Fosil yakıtlar, siz çöp kutusuna girin.
Yeni geliştirilen nanomalzeme, mevcut yöntemlere göre deniz suyundan hidrojeni çok daha ucuz ve verimli şekilde çıkarabilir ve en sürdürülebilir enerji kaynaklarından birini ortaya çıkarma konusunda bize başka bir yol sunabilir.
Sudan hidrojen üretmek için aşırı pahalı olmayan ve çok enerji gerektirmeyen bir yöntem bulmak, fosil yakıtlara olan bağımlılığımızı önemli oranda azaltabilir.
Central Florida Üniversitesi’ndeki takım, yeni çıkarma yönteminin özellikle kendi eyaletlerine çok uygun olduğunu, çünkü hem güneş ışığının hem de deniz suyunun bol miktarda bulunduğunu söylüyor; bu iki doğal element, bütün işlemi hallediyor.
On yıldır bu teknoloji türü üzerinde çalışan baş araştırmacı Yang Yang, “Sadece laboratuvardaki saf suyu değil, gerçek suyu da bölmek için yeni bir pencere açtık.

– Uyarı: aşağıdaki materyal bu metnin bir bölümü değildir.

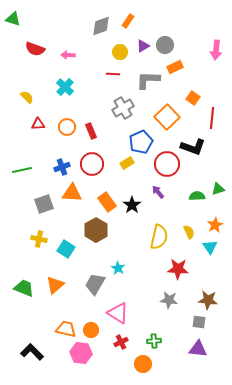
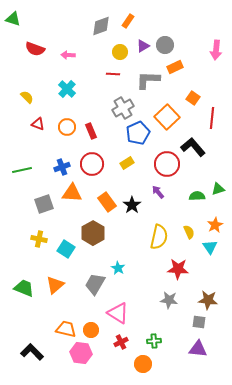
cyan cross at (65, 87): moved 2 px right, 2 px down
red triangle at (38, 124): rotated 24 degrees clockwise
blue pentagon at (141, 142): moved 3 px left, 9 px up
black L-shape at (193, 147): rotated 150 degrees counterclockwise
brown hexagon at (96, 230): moved 3 px left, 3 px down
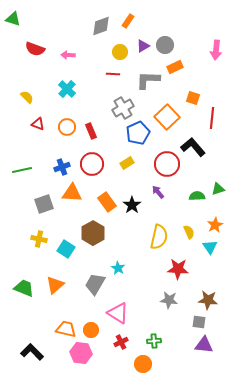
orange square at (193, 98): rotated 16 degrees counterclockwise
purple triangle at (198, 349): moved 6 px right, 4 px up
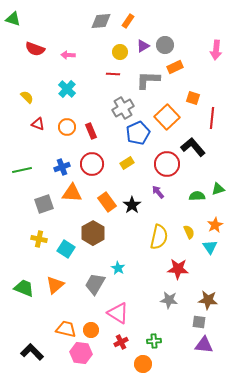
gray diamond at (101, 26): moved 5 px up; rotated 15 degrees clockwise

Bu yöntem deniz suyunda gerçekten iyi sonuç veriyor.”
Arabanıza bir hidrojen yakıt hücresi koyarsanız, tek atık ürün su olur. Üstelik su, yeniden hidrojen ve oksijene dönüştürülebilir; bu, gerçekten sürdürülebilir, temiz ve çevre dostu olan bir güç sağlama yöntemidir.
Ancak sudan veya başka bir kaynaktan, hem daha fazla enerji tüketmeyen hem de önlediğinden fazla karbon oluşturmayan şekilde hidrojen üretmek mümkün değildi. Bu durum, dünya çapındaki bilim insanı takımlarının çözmeye çalıştığı bir bulmacaydı.
Ayrıca bilim insanları daha önce deniz suyundan hidrojen elde etmeyi araştırmışlardı; bu yapılabiliyordu fakat fazla miktarda elektrik tüketiyordu. Özellikle okyanuslardaki suyun kalitesi ve suyun içinde bulunan tuz, bu işlemi zorlaştırıyordu.
Yang ve takımı, bu araştırma için bir fotokatalizör görevi gören yeni bir nanomalzeme geliştirdiler. Malzemenin yüzeyine yüzeyine vurduğu zaman, kimyasal bir tepkime tetikleniyor ve sudan hidrojen gazı üretiliyor.
Buradaki önemli nokta, nanomalzemenin diğer malzemelerden daha geniş bir ışık tayfını yakalaması ve bu sayede daha fazla Güneş enerjisi kullanabilmesi. Malzeme ayrıca denizsuyundaki sert koşullara dayanması için özel olarak tasarlanmış.
Melez malzeme, en yaygın fotokatalizör olan titanyum dioksite dayanıyor fakat malzemenin üzerine, molibdenyum disülfit adı verilen bir bileşenle kaplanan mikroskobik nano oyuklar işlenmiş.
Hidrojeni çok daha verimli şekilde, makul bir maliyette çıkaran sihirli formül bu. Araştırmacılar, mevcut fotokatalizörlere göre bunun en az iki kat daha verimli olduğunu söylüyorlar.
Bu teknolojinin hâlâ gitmesi gereken uzun bir yol var. Gelecekte gücümüzü hidrojenden alacaksak, bu teknolojinin büyütülmesi ve ticarileştirilmesi gerekiyor. Ancak araştırmacıların yürüttüğü ilk testler umut verici sonuçlar gösteriyor.
Güneş panellerindeki elektriği kullanmak yerine doğrudan güneş ışığını kullanmak da, elektriği pillerde depolamaya gerek olmadığı anlamına geliyor. Hidrojen gazını depolamak ve nakletmek daha kolay.
“Geleneksel malzemeye göre ışıktan çok daha fazla güneş enerjisi çekebiliriz. Sonuçta eğer bu ticari hale getirelecekse, Florida’nın ekonomisi için iyi olacak.”